Slashdot Mirror

← Back to Stories (view on slashdot.org)

Massive Botnet "Indestructible," Say Researchers

Posted by samzenpus on from the +1-or-better-update-to-hit dept.

CWmike writes "A new and improved botnet that has infected more than four million PCs is 'practically indestructible,' security researchers say. TDL-4, the name for both the bot Trojan that infects machines and the ensuing collection of compromised computers, is 'the most sophisticated threat today,' said Kaspersky Labs researcher Sergey Golovanov in a detailed analysis on Monday. Others agree. 'I wouldn't say it's perfectly indestructible, but it is pretty much indestructible,' Joe Stewart, director of malware research at Dell SecureWorks and an internationally-known botnet expert, told Computerworld on Wednesday. 'It does a very good job of maintaining itself.' Because TDL-4 installs its rootkit on the MBR, it is invisible to both the operating system and more, importantly, security software designed to sniff out malicious code. But that's not TDL-4's secret weapon. What makes the botnet indestructible is the combination of its advanced encryption and the use of a public peer-to-peer (P2P) network for the instructions issued to the malware by command-and-control (C&C) servers. 'The way peer-to-peer is used for TDL-4 will make it extremely hard to take down this botnet,' said Roel Schouwenberg, senior malware researcher at Kaspersky. 'The TDL guys are doing their utmost not to become the next gang to lose their botnet.'"

5 of 583 comments (clear)

  1. Indestructible? by CokeBear · · Score: 5, Funny

    Sounds like a challenge...

    --
    Reality has a liberal bias
  2. What I want to know is ... by DrJimbo · · Score: 2, Funny

    Does it run Linux?

    --
    We don't see the world as it is, we see it as we are.
    -- Anais Nin
  3. GPL Violators! Get em! by Hatta · · Score: 5, Funny

    # When developing the kad.dll module for maintaining communication with the Kad network, code with a GPL license was used â" this means that the authors are in violation of a licensing agreement.

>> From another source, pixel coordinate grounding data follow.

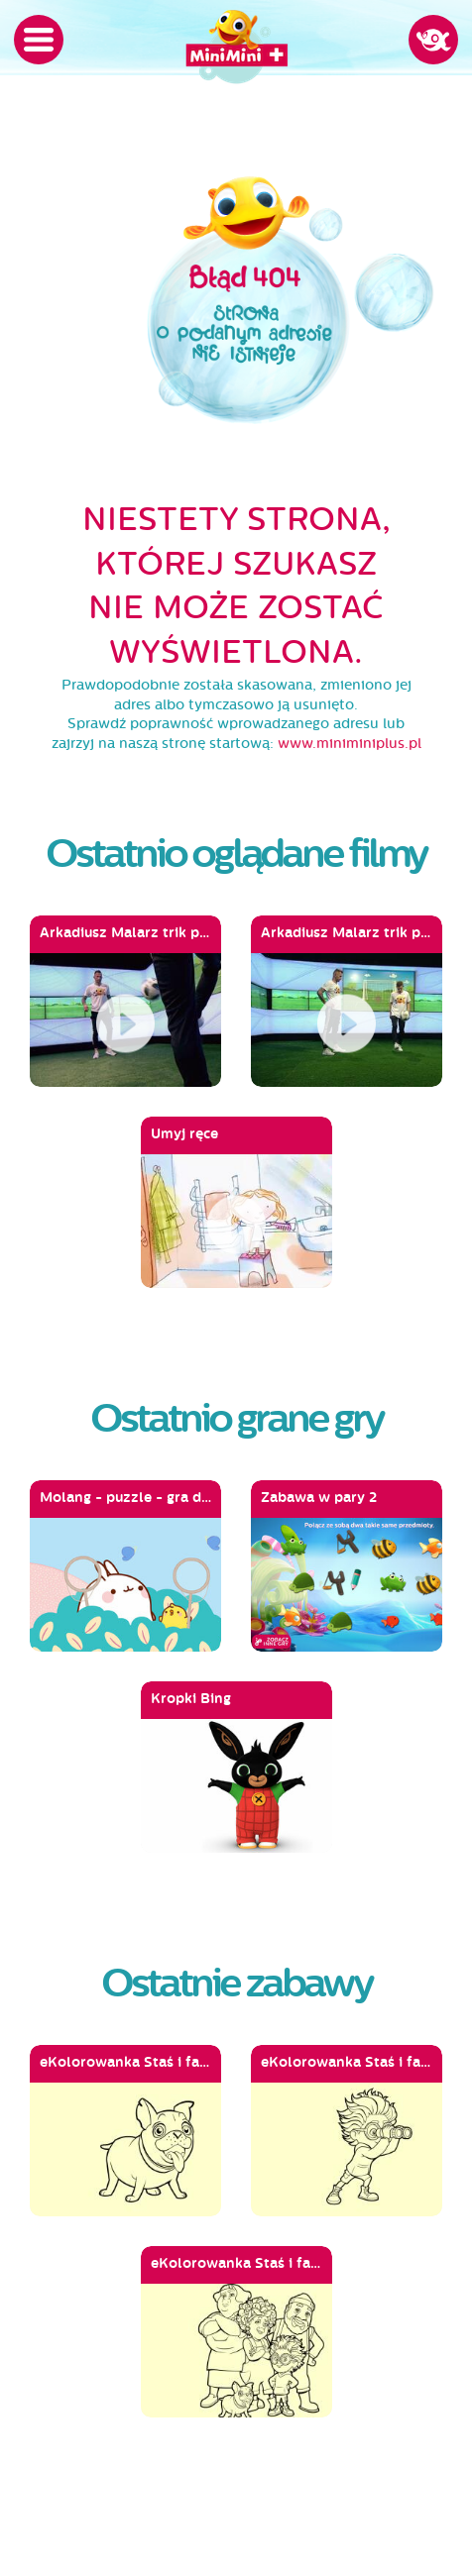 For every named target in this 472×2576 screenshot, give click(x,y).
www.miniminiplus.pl (349, 743) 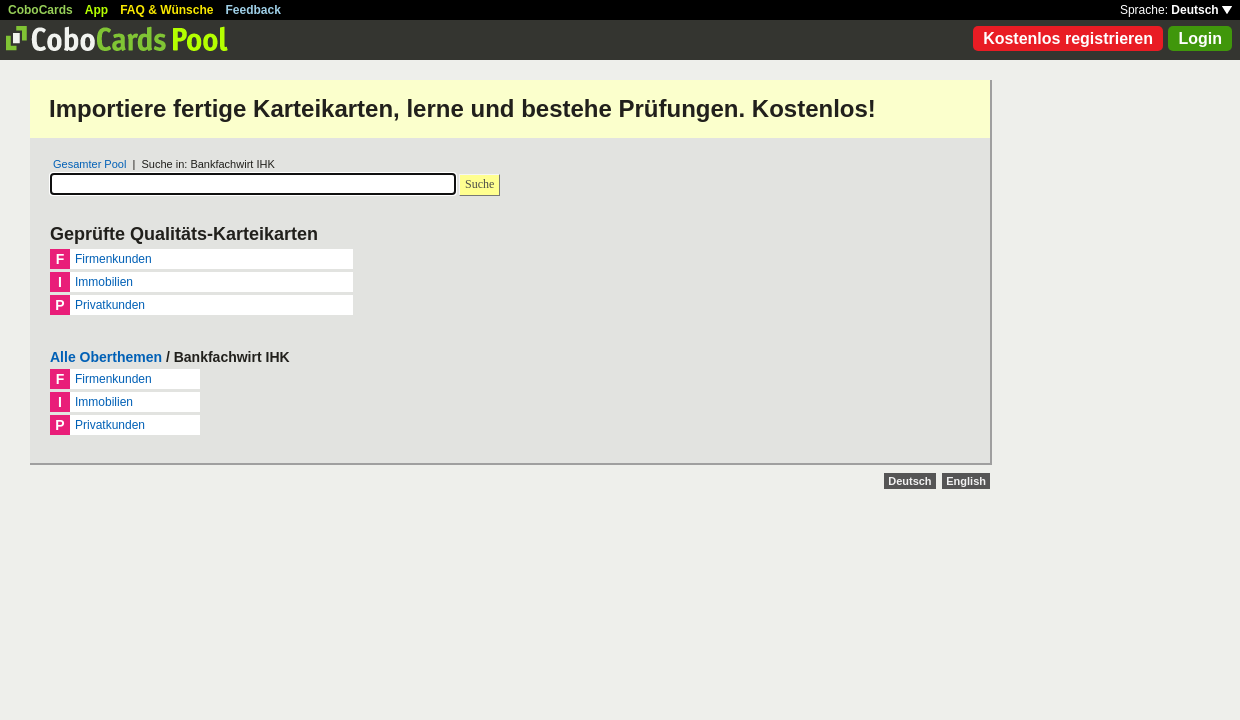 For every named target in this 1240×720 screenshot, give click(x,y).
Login (1200, 38)
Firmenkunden (113, 259)
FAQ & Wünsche (166, 10)
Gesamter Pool (89, 164)
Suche (479, 184)
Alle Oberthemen (106, 357)
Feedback (253, 10)
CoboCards (40, 10)
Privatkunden (110, 305)
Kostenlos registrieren (1068, 38)
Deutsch (1201, 10)
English (966, 481)
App (96, 10)
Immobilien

    Somehow I think that's the least of their concerns.

    --
    Give me Classic Slashdot or give me death!
  4. Re:Take 'em offline by interkin3tic · · Score: 3, Funny

    The only long term solution is to infect the infected with something that low level formats their HDD.

    That's not true, there are plenty of long term solutions. We got -plenty- of nukes.

  5. Re:GPL Violators! Get em! by gumbi+west · · Score: 4, Funny

    Think of how they get Al Capone. Noting would make federal prosecutors more interested in the GPL than if they thought it was the best way to nail a bad guy.

    BTW, I like the idea of malware coming with a GPL license agreement and link to the source code.